One of the first things the association did was to give more statistical weight to the feeling that pluralism was decreasing in France. That was rather easy. Up until recently, the recruitment of professors was done through a competitive examination so we used these statistics. We are not that many in our field so it is easy to know what the other economists are doing and in which field of economics they are working. So we gathered statistics on the past fifteen years and the result, which was not disputed, is that over the past fifteen years, 85% of new professors have come from mainstream economics. The remaining 15%, or 10% if we exclude the historians of economic thought that are somehow separate, is not from mainstream economics and belongs to pluralism.

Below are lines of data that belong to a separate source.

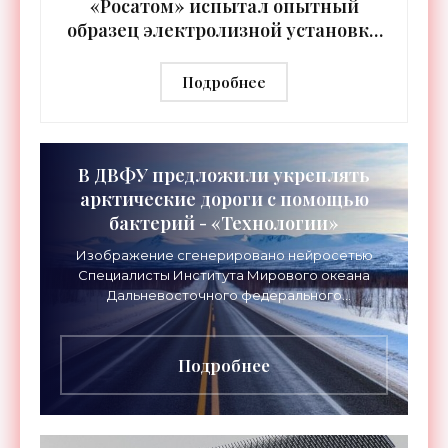
«Росатом» испытал опытный
образец электролизной установки
для производства водорода -
«Технологии»
Подробнее
В ДВФУ предложили укреплять
арктические дороги с помощью
бактерий - «Технологии»
Изображение сгенерировано нейросетью
Специалисты Института Мирового океана
Дальневосточного федерального
университета (ДВФУ) предложили
перспективный способ упрочнения грунтов,
который
Подробнее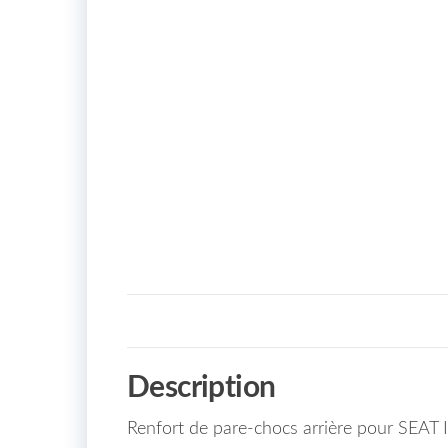
Description
Renfort de pare-chocs arrière pour SEA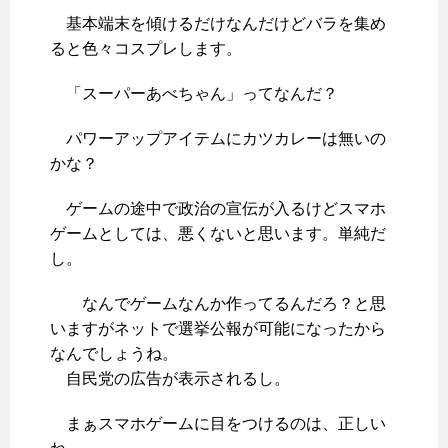
基本端末を傾けるだけなんだけどバラを集め
ると色々コスプレします。
「スーパーあべちゃん」ってなんだ？
パワーアップアイテムにカツカレーは無いの
かな？
ゲームの途中で政治の宣伝が入るけどスマホ
ゲームとしては、悪くないと思います。単純だ
し。
なんでゲームなんか作ってるんだろ？と思
いますがネットで選挙公報が可能になったから
なんでしょうね。
自民党の広告が表示されるし。
まぁスマホゲームに目をつけるのは、正しい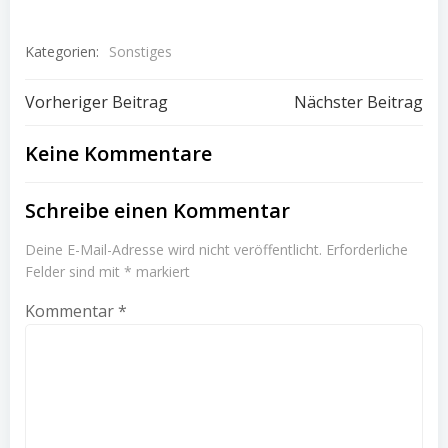
die Uni Dortmund
erhalten und ist in
Kategorien:
Sonstiges
Verhandlungen
eingetreten. PD Dr. Birgit
Beitragsnavigation
Beitragsnav
Elsner hat einen Ruf an
Vorheriger Beitrag
Nächster Beitrag
die Uni Postdam
erhalten…
Keine Kommentare
Schreibe einen Kommentar
Deine E-Mail-Adresse wird nicht veröffentlicht.
Erforderliche
Felder sind mit
*
markiert
Kommentar
*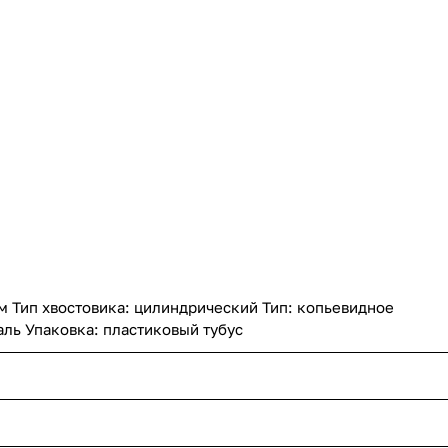
м Тип хвостовика: цилиндрический Тип: копьевидное
аль Упаковка: пластиковый тубус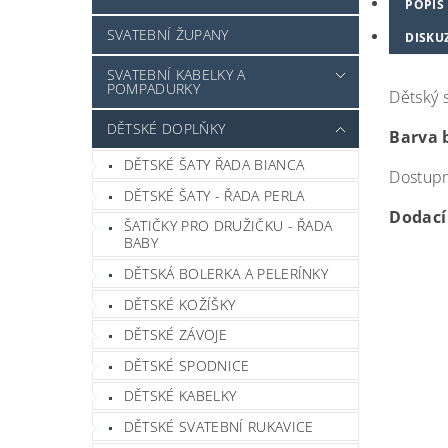
POPIS
SVATEBNÍ ŽUPANY
DISKU
SVATEBNÍ KABELKY A
POMPADURKY
Dětský 
DĚTSKÉ DOPLŇKY
Barva b
DĚTSKÉ ŠATY ŘADA BIANCA
Dostupná
DĚTSKÉ ŠATY - ŘADA PERLA
Dodací 
ŠATIČKY PRO DRUŽIČKU - ŘADA
BABY
DĚTSKÁ BOLERKA A PELERÍNKY
DĚTSKÉ KOŽÍŠKY
DĚTSKÉ ZÁVOJE
DĚTSKÉ SPODNICE
DĚTSKÉ KABELKY
DĚTSKÉ SVATEBNÍ RUKAVICE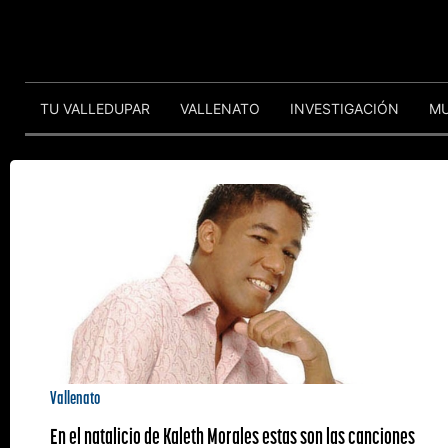
TU VALLEDUPAR
VALLENATO
INVESTIGACIÓN
M
Vallenato
En el natalicio de Kaleth Morales estas son las canciones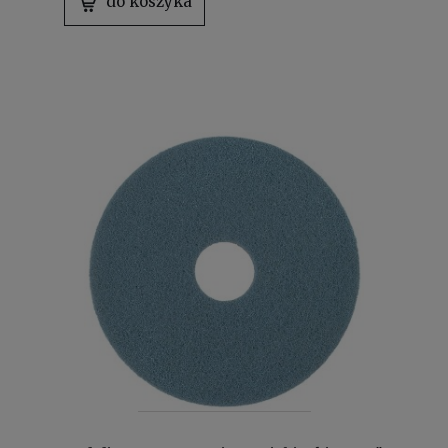
do koszyka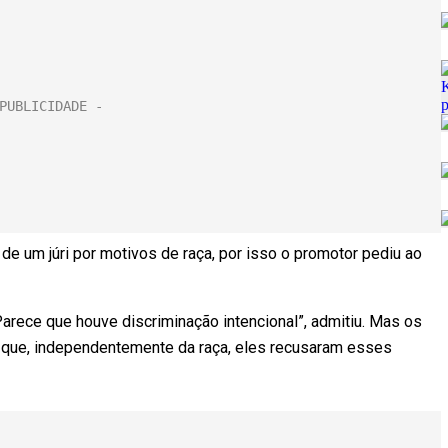
e um júri por motivos de raça, por isso o promotor pediu ao
arece que houve discriminação intencional”, admitiu. Mas os
r que, independentemente da raça, eles recusaram esses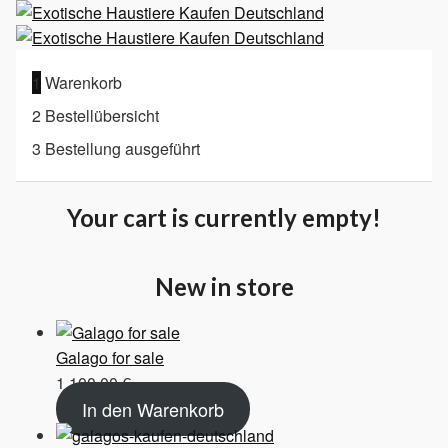
1
Warenkorb
2
Bestellübersicht
3
Bestellung ausgeführt
Your cart is currently empty!
New in store
Galago for sale
1.100,00
€
In den Warenkorb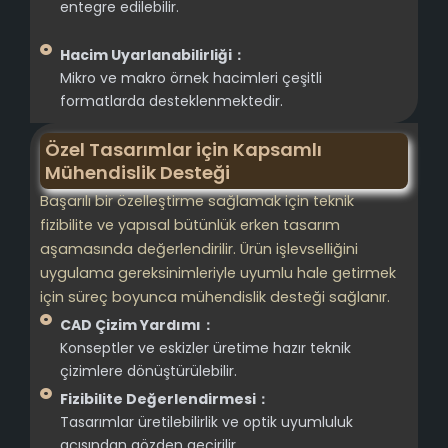
entegre edilebilir.
Hacim Uyarlanabilirliği：
Mikro ve makro örnek hacimleri çeşitli
formatlarda desteklenmektedir.
Özel Tasarımlar için Kapsamlı
Mühendislik Desteği
Başarılı bir özelleştirme sağlamak için teknik
fizibilite ve yapısal bütünlük erken tasarım
aşamasında değerlendirilir. Ürün işlevselliğini
uygulama gereksinimleriyle uyumlu hale getirmek
için süreç boyunca mühendislik desteği sağlanır.
CAD Çizim Yardımı：
Konseptler ve eskizler üretime hazır teknik
çizimlere dönüştürülebilir.
Fizibilite Değerlendirmesi：
Tasarımlar üretilebilirlik ve optik uyumluluk
açısından gözden geçirilir.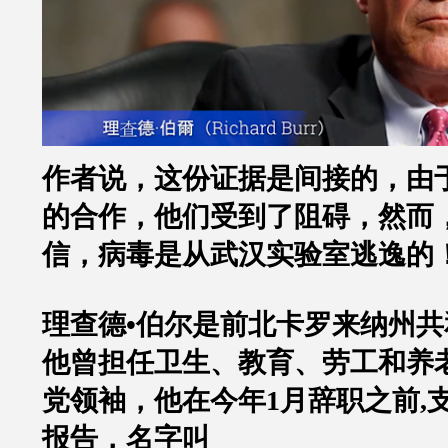
作者说，这份证据是间接的，由
的合作，他们受到了阻碍，然而
信，病毒是从武汉实验室逃逸的
理查德
•
伯尔是前北卡罗来纳州共
他曾担任卫生、教育、劳工和养
党领袖，他在今年
1
月辞职之前
,
报告，名字叫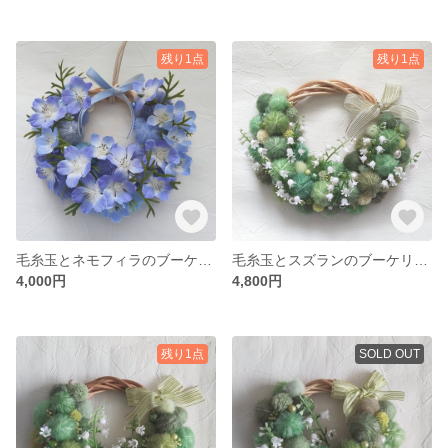
残り1点
残り1点
毛糸玉とネモフィラのブーケリース (SSサイズ）
毛糸玉とスズランのブーケリース（Mサイズ）
4,000円
4,800円
残り1点
SOLD OUT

We also gathered data for sub-periods and we realised that the number of non-mainstream economists, on average over a fifteen-year period, was decreasing to almost reach zero in the last sub-period. One consequence is that as a result, there are not enough non-mainstream professors to supervise theses, run Masters programmes and lead research teams. There is therefore a risk, in the short run, to see everything that is not mainstream disappear from the teaching and research in economics. A very crucial point is that all this data-gathering was published and was never disputed by our colleagues and opponents and even reached the government. And so, different Secretaries of State for Higher Education have said: “yes, there is a problem that needs solving”.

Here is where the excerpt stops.